Mas Subramanian is a scientist versed in serendipity – the happy chance occurrence, the lottery of the amazing.
“Many of the important scientific discoveries come by accident or by serendipity. Clearly, it’s part of doing science. You always have to be prepared for it,” he said.
Serendipity was in play a decade ago when his Oregon State University lab discovered a new blue pigment, which would be named YInMn (pronounced yin-min) blue. He was looking for new materials to use in electronics, but what Subramanian’s graduate student pulled out of the 2400 degree Fahrenheit oven was something entirely different.
“When he takes the sample out of the furnace… I was in the lab. I couldn’t believe it. I was shocked because the samples came out so blue,” he said. “At the first moment I know it was going to be an amazing discovery.”
Throughout human history, the color blue has been a conundrum. Blue minerals that can be used to make pigment for paint are rare on Earth. It wasn’t until about three centuries ago that we finally figured out how to create blue pigment that was durable and cheaper than gold.
But once we found a few basic recipes that worked, progress on the color blue pretty much stopped.
That is, until Subramanian discovered YInMn blue. It was the first new blue pigment discovered since Thomas Jefferson was president and one of the most vivid blue colors ever created.
Now his lab is pushing color science forward once again.
How colors work
When people create color, whether it be the purple of grape soda, the green of a wool sweater, or the yellow of Van Gogh’s Sunflowers, they can use dyes or pigments.
Dyes are made from organic material – like the red from beets. We use them for food (because your body can digest them) and clothing, but they don’t hold their color over time.
You need something much more durable for things like paint and ceramics. That’s where pigments come in. They’re inorganic – often made from rocks and minerals – and they’re much more durable.
YinMn blue is durable, but it also is highly heat reflecting – meaning a deck painted with YinMn blue would feel much cooler on your feet than other blues.
Since the discovery of the new blue pigment in 2009, Subramanian remained focused on the chemistry of color.
He figured out that YInMn blue’s brilliance comes from the way some of its molecules are arranged. In particular, there’s a trigonal bipyramidal structure – think two four-sided pyramids with their butts stuck together — in the new pigment.
“It’s not very common in minerals… That’s why no one thought [that] this coordination would give rise to vivid colors,” Subramanian said.
To the skies
Subramanian started looking for that same molecular structure out in nature.
But turns out, it’s very rare on Earth. So he turned to the skies.
“We found a mineral called hibonite,” he said. “It’s only seen in meteoroids.”
Way back when the planets were just a cloud of gas around the sun, hibonite was one of the first minerals that formed. Now it occasionally falls to Earth.
Hibonite formed under extremely high temperatures.
“These are the kinds of minerals that go into ceramics. Like if you need to do baking or something, you want something that’s stable at high temperature. Your ceramic cookware is made of things like this,” said Alex Ruzicka of the Cascadia Meteorite Laboratory at Portland State University.
Stability is important for color as well. After all, no one wants paint that fades.
Subramanian and OSU PhD student Brett Duell started experimenting with hibonite, adding a little bit of cobalt to try to make another new blue pigment. The process involves measuring out each elemental ingredient precisely before baking it at extremely high temperatures. The scale used to measure out the ingredients is so sensitive that breathing on it can change the reading.
“When somebody stresses you have to be exactly on, you either take it super seriously and go extremely slowly at first.
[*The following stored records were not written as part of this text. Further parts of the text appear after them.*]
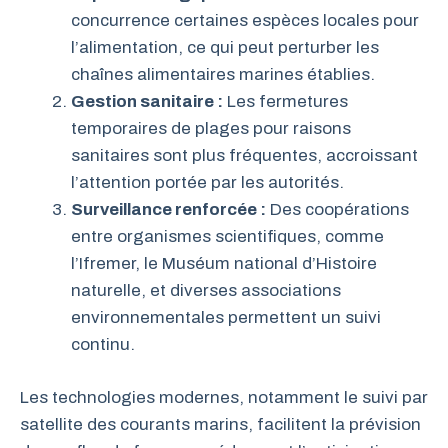
concurrence certaines espèces locales pour
l’alimentation, ce qui peut perturber les
chaînes alimentaires marines établies.
Gestion sanitaire :
Les fermetures
temporaires de plages pour raisons
sanitaires sont plus fréquentes, accroissant
l’attention portée par les autorités.
Surveillance renforcée :
Des coopérations
entre organismes scientifiques, comme
l’Ifremer, le Muséum national d’Histoire
naturelle, et diverses associations
environnementales permettent un suivi
continu.
Les technologies modernes, notamment le suivi par
satellite des courants marins, facilitent la prévision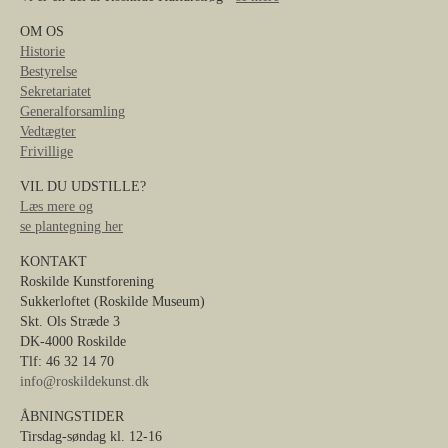
OM OS
Historie
Bestyrelse
Sekretariatet
Generalforsamling
Vedtægter
Frivillige
VIL DU UDSTILLE?
Læs mere og
se plantegning her
KONTAKT
Roskilde Kunstforening
Sukkerloftet (Roskilde Museum)
Skt. Ols Stræde 3
DK-4000 Roskilde
Tlf: 46 32 14 70
info@roskildekunst.dk
ÅBNINGSTIDER
Tirsdag-søndag kl. 12-16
Or you’re like ‘Naw, it doesn’t have to be that close.’ And you have to do it over, at least in this kind of chemistry,” Duell said.
When the initial hibonite mixture came out of the furnace, the results didn’t rise to the level of serendipity, but it did offer up a surprise.
“We didn’t expect it to be as intense as it was,” he said.
Timeline: A Brief History of Blue
When Duell saw the intensity of the blue pigment produced, he took it to Subramanian to show him the results.
“The color came out much more vivid than the cobalt blue known for 200 years,” Subramanian said.
Cobalt blue without hibonite is one of the primary blue pigments in use today, but the cobalt raw materials are toxic and manufacturers warn against breathing cobalt-based paint when it’s sprayed.
“What made it extremely interesting is when we realized that the amount of cobalt was so low getting off the same color. It was a little surprise moment. Followed by an ‘ah ha’ moment like an hour or so later,” Duell said.
This hibonite version uses a fraction of that cobalt, and the materials are cheaper by a sixth. But it’s still too early to know if hibonite blue will catch on with manufacturers.
Regardless, Subramanian’s lab will continue its search for color.
“Every day I walk into this chemistry building, I really don’t know what I’m going to discover. I have some ideas. I have some goals. But once you enter the lab, put things together, you don’t know what it’s going to be,” he said.
And the next big color challenge Subramanian and his lab are taking on will be red.